◆ **What is expected**
If a record holds a picture, skip the picture but print everything else exactly.

◆ **Data**
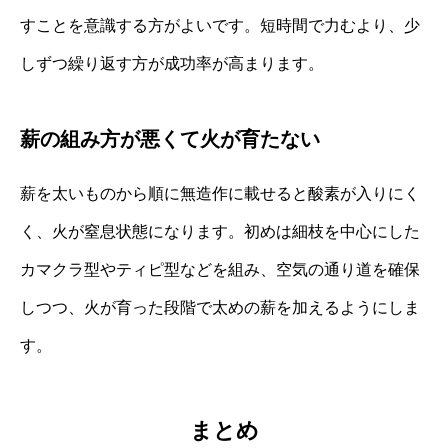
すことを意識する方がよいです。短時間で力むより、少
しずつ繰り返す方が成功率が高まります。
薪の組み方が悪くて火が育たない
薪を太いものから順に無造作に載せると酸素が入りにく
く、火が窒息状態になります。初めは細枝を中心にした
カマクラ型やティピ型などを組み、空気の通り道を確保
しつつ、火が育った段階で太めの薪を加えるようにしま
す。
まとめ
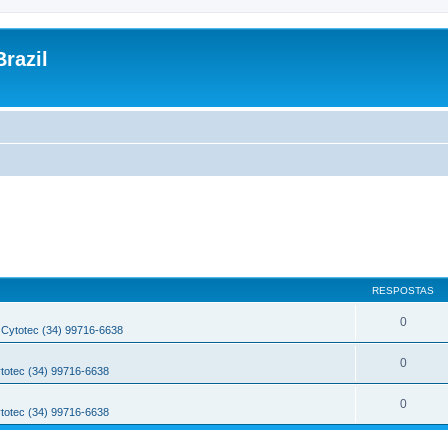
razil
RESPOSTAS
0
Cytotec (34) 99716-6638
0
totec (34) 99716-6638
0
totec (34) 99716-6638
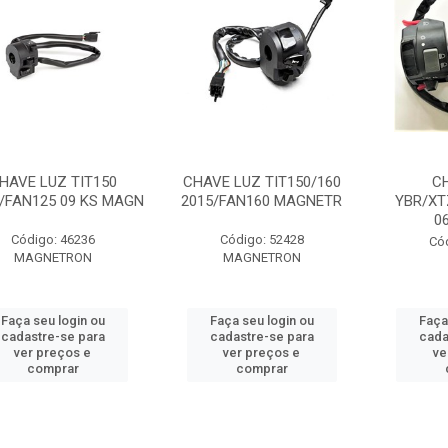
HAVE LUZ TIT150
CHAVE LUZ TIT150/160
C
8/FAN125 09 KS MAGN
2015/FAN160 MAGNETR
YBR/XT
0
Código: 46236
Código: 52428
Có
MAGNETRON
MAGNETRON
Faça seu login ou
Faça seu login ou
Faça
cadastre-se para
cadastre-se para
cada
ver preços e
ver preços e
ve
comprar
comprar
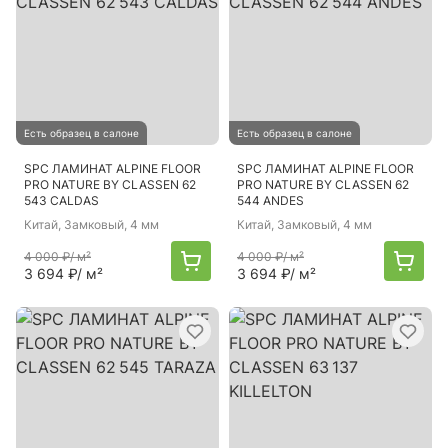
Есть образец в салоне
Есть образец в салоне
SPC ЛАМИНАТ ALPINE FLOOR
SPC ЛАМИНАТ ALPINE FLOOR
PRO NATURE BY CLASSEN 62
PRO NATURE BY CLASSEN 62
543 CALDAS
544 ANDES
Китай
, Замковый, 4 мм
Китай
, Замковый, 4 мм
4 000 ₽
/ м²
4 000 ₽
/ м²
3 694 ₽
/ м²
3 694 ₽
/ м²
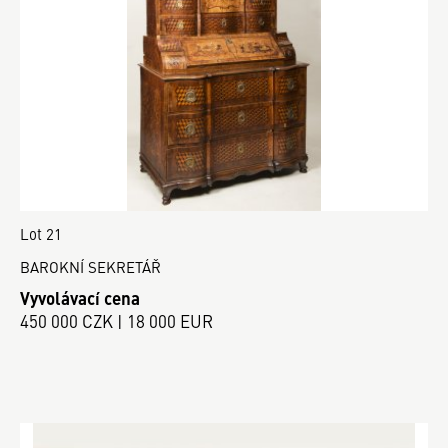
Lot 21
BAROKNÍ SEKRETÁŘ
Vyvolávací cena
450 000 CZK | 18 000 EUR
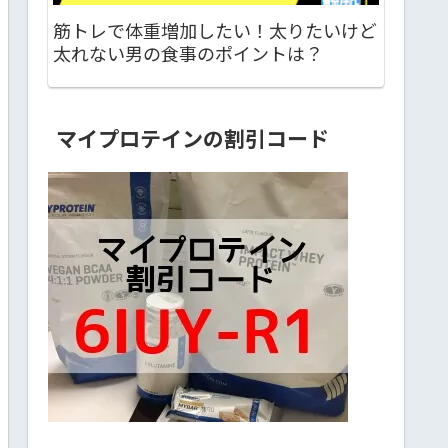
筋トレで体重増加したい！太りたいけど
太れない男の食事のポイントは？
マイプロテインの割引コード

◆ **Answer below**
すことを意識する方がよいです。短時間で力むより、少
しずつ繰り返す方が成功率が高まります。
薪の組み方が悪くて火が育たない
薪を太いものから順に無造作に載せると酸素が入りにく
く、火が窒息状態になります。初めは細枝を中心にした
カマクラ型やティピ型などを組み、空気の通り道を確保
しつつ、火が育った段階で太めの薪を加えるようにしま
す。
まとめ
razil
RESPOSTAS
0
Cytotec (34) 99716-6638
0
totec (34) 99716-6638
0
totec (34) 99716-6638
HAVE LUZ TIT150
CHAVE LUZ TIT150/160
C
8/FAN125 09 KS MAGN
2015/FAN160 MAGNETR
YBR/XT
0
Código: 46236
Código: 52428
Có
MAGNETRON
MAGNETRON
Faça seu login ou
Faça seu login ou
Faça
cadastre-se para
cadastre-se para
cada
ver preços e
ver preços e
ve
comprar
comprar
Есть образец в салоне
Есть образец в салоне
SPC ЛАМИНАТ ALPINE FLOOR
SPC ЛАМИНАТ ALPINE FLOOR
PRO NATURE BY CLASSEN 62
PRO NATURE BY CLASSEN 62
543 CALDAS
544 ANDES
Китай
, Замковый, 4 мм
Китай
, Замковый, 4 мм
4 000 ₽
/ м²
4 000 ₽
/ м²
3 694 ₽
/ м²
3 694 ₽
/ м²
Lot 21
BAROKNÍ SEKRETÁŘ
Vyvolávací cena
450 000 CZK | 18 000 EUR
筋トレで体重増加したい！太りたいけど
太れない男の食事のポイントは？
マイプロテインの割引コード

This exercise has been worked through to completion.